Rektör Tolga: Keşke o raporu bize de yollasalardı

Fatih Altaylı'nın Galatasaray Üniversitesi'nde çıkan yangın ile ilgili köşe yazısı...

İstanbul İtfaiye Daire Başkanlığı’nın 11 Ocak 2012’de, yani bundan 1 yıl önce Galatasaray Üniversitesi’nde yaptığı inceleme sonucunda hazırladığı “Galatasaray Üniversitesi’nin Yangın Yönünden İncelenmesi ve Müdahale Senaryosu” başlıklı raporundan bazı bölümleri aktardım dün.

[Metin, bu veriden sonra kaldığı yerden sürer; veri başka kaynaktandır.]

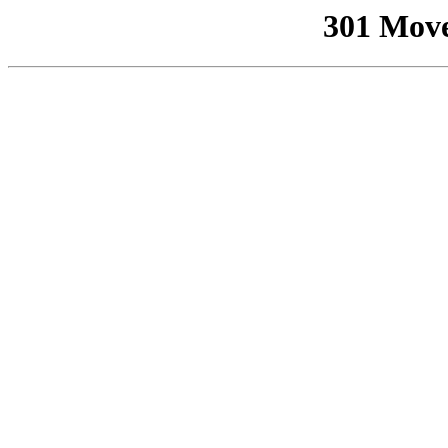
301 Mov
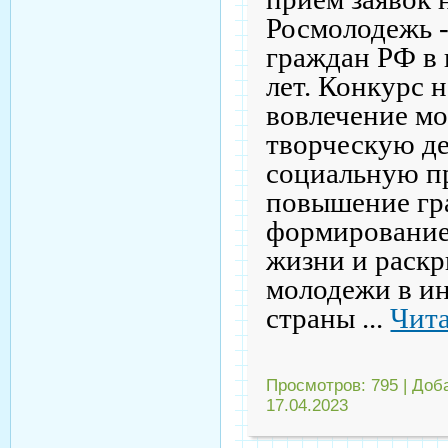
Росмолодежь -
граждан РФ в 
лет. Конкурс 
вовлечение м
творческую де
социальную пр
повышение гр
формирование
жизни и раск
молодежи в ин
страны
...
Чита
Просмотров:
795
|
Доб
17.04.2023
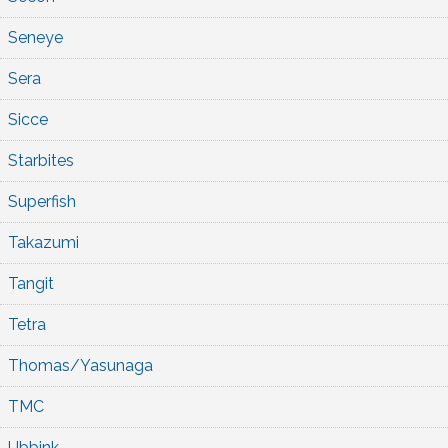
Seneye
Sera
Sicce
Starbites
Superfish
Takazumi
Tangit
Tetra
Thomas/Yasunaga
TMC
Ubbink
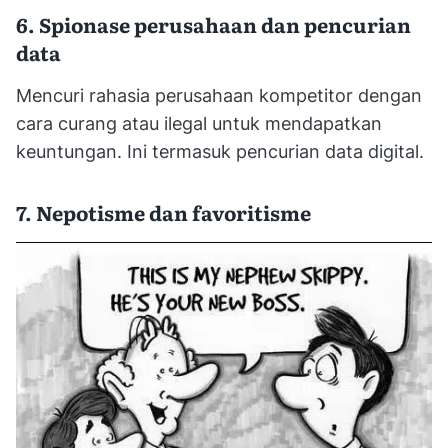
6. Spionase perusahaan dan pencurian
data
Mencuri rahasia perusahaan kompetitor dengan
cara curang atau ilegal untuk mendapatkan
keuntungan. Ini termasuk pencurian data digital.
7. Nepotisme dan favoritisme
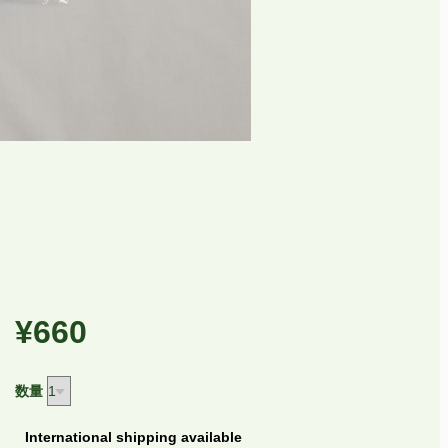
¥660
数量
International shipping available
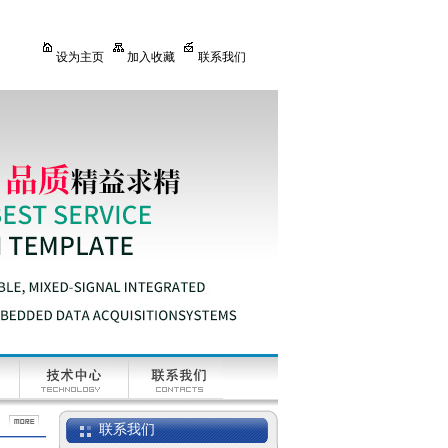
设为主页
加入收藏
联系我们
联系我们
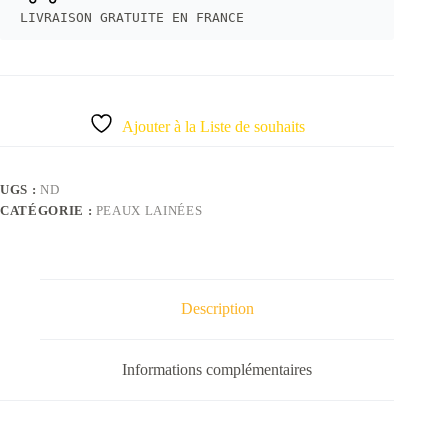
LIVRAISON GRATUITE EN FRANCE
Ajouter à la Liste de souhaits
UGS :
ND
CATÉGORIE :
PEAUX LAINÉES
Description
Informations complémentaires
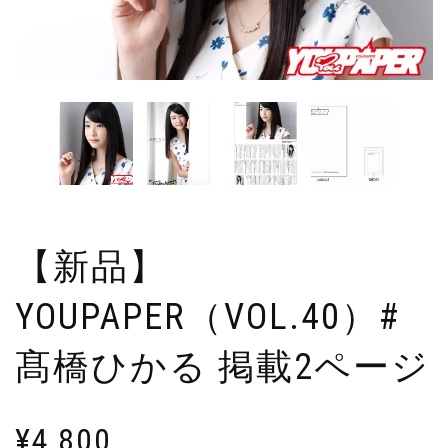
【新品】
YOUPAPER（VOL.40）#
髙橋ひかる 掲載2ページ
¥
4,800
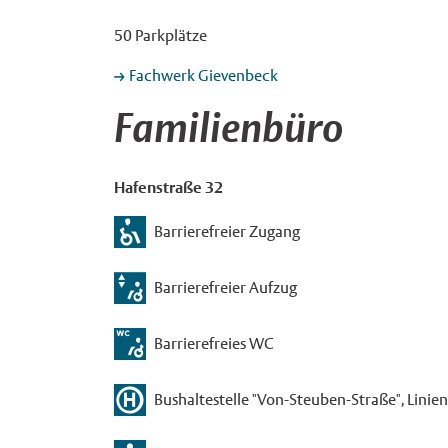
50 Parkplätze
Fachwerk Gievenbeck
Familienbüro
Hafenstraße 32
Barrierefreier Zugang
Barrierefreier Aufzug
Barrierefreies WC
Bushaltestelle "Von-Steuben-Straße", Linien 5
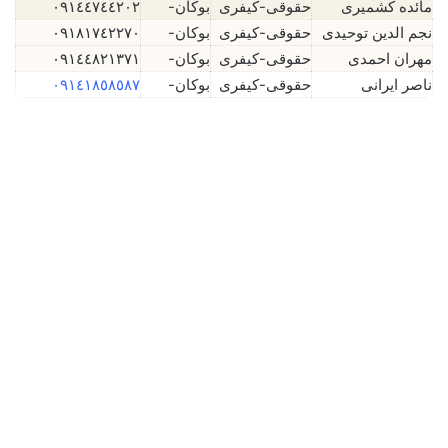
مائده کشمیری
حقوقی-کیفری
بوکان-
٠٩١٤٤٧٤٤٢٠٢
نجم الدین توحیدی
حقوقی-کیفری
بوکان-
٠٩١٨١٧٤٢٢٧٠
مهران احمدی
حقوقی-کیفری
بوکان-
٠٩١٤٤٨٢١٣٧١
ناصر ایرانی
حقوقی-کیفری
بوکان-
٠٩١٤١٨٥٨٥٨٧
مهران احمدی⚖️وکیل بوکان
جولای 5, 2026
0
12,004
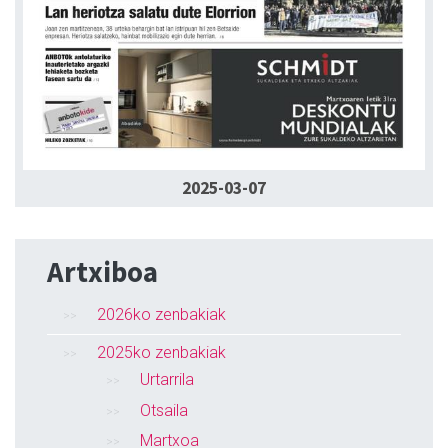
2025-03-07
Artxiboa
2026ko zenbakiak
2025ko zenbakiak
Urtarrila
Otsaila
Martxoa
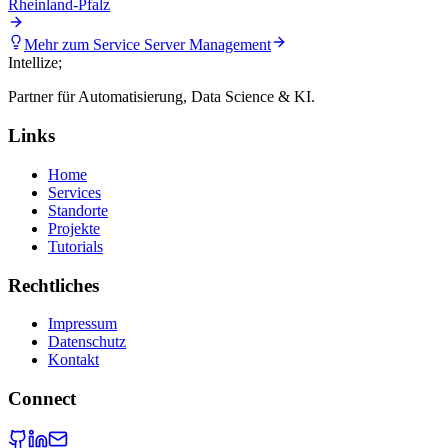
Rheinland-Pfalz
Mehr zum Service
Server Management
Intellize
;
Partner für Automatisierung, Data Science & KI.
Links
Home
Services
Standorte
Projekte
Tutorials
Rechtliches
Impressum
Datenschutz
Kontakt
Connect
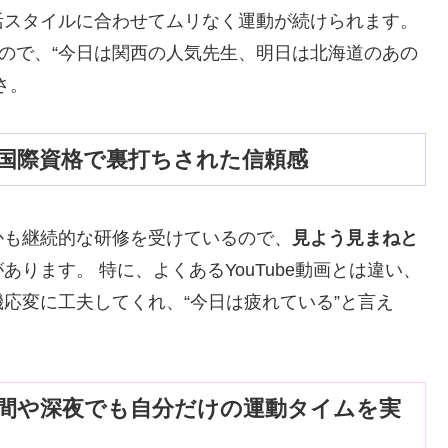
活スタイルに合わせてムリなく運動が続けられます。
るので、“今日は関西の人気先生、明日は北海道のあの
さ。
―国際資格で裏打ちされた信頼感
かも継続的な研修を受けているので、
見よう見まねと
があります。 特に、よくあるYouTube動画とは違い、
応変に工夫してくれ、“今日は疲れている”と言え
。
時間や深夜でも自分だけの運動タイムを実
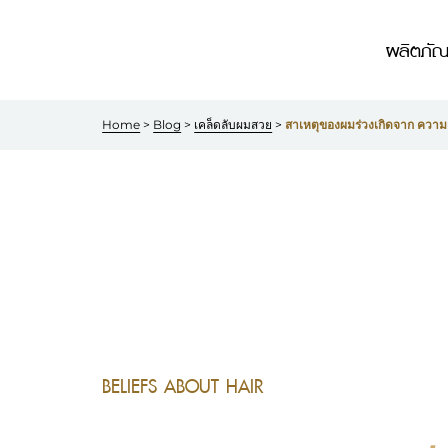
Skip to
main
ผลิตภัณ
content
Home
 > 
Blog
 > 
เคล็ดลับผมสวย
 > 
สาเหตุของผมร่วงเกิดจาก ความเคร
BELIEFS ABOUT HAIR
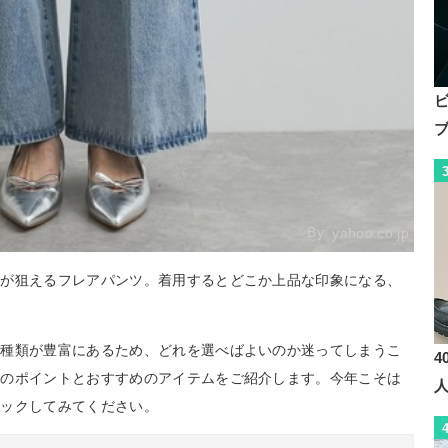
By:
yahoo.co.jp
果が狙えるフレアパンツ。着用するとどこか上品な印象になる、
な種類が豊富にあるため、どれを選べばよいのか迷ってしまうこ
4
方のポイントとおすすめのアイテムをご紹介します。今年こそは
ェックしてみてください。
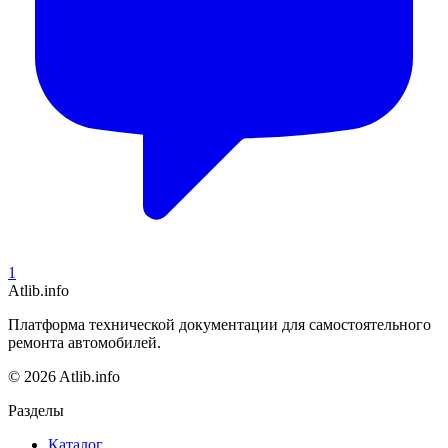
1
Atlib.info
Платформа технической документации для самостоятельного
ремонта автомобилей.
© 2026 Atlib.info
Разделы
Каталог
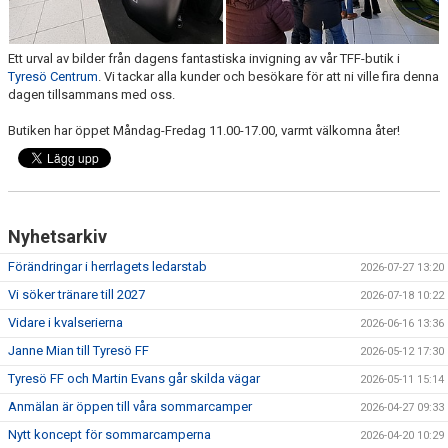
Ett urval av bilder från dagens fantastiska invigning av vår TFF-butik i
Tyresö Centrum
. Vi tackar alla kunder och besökare för att ni ville fira denna
dagen tillsammans med oss.
Butiken har öppet Måndag-Fredag 11.00-17.00, varmt välkomna åter!
Nyhetsarkiv
Förändringar i herrlagets ledarstab
2026-07-27 13:20
Vi söker tränare till 2027
2026-07-18 10:22
Vidare i kvalserierna
2026-06-16 13:36
Janne Mian till Tyresö FF
2026-05-12 17:30
Tyresö FF och Martin Evans går skilda vägar
2026-05-11 15:14
Anmälan är öppen till våra sommarcamper
2026-04-27 09:33
Nytt koncept för sommarcamperna
2026-04-20 10:29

İtfaiye Daire Başkanlığı, bu rapora göre Galatasaray Üniversitesi’nin yangına karşı eksik yönlerini belirlemiş, hatalara işaret etmiş ve olası bir yangın sırasında nasıl müdahale edilmesi gerektiğini belirlemişti.

Bana bu raporu gösteren yetkili, “Buradaki eksikliklerin bir kısmı geçen 1 yıl içinde düzeltilmiş olabilir” demişti.

Benim bu yazım bir büyük “rezaleti” ortaya çıkardı.

İstanbul İtfaiye Daire Başkanlığı, Galatasaray Üniversitesi’yle ilgili bir “yangın yönünden inceleme” raporu hazırlamış, ama bu raporu üniversite yönetimiyle paylaşma ihtiyacı hissetmemiş.
İtfaiye Daire Başkanlığı Avrupa Yakası İtfaiye Müdürlüğü’nün bu raporunu görüp okudum.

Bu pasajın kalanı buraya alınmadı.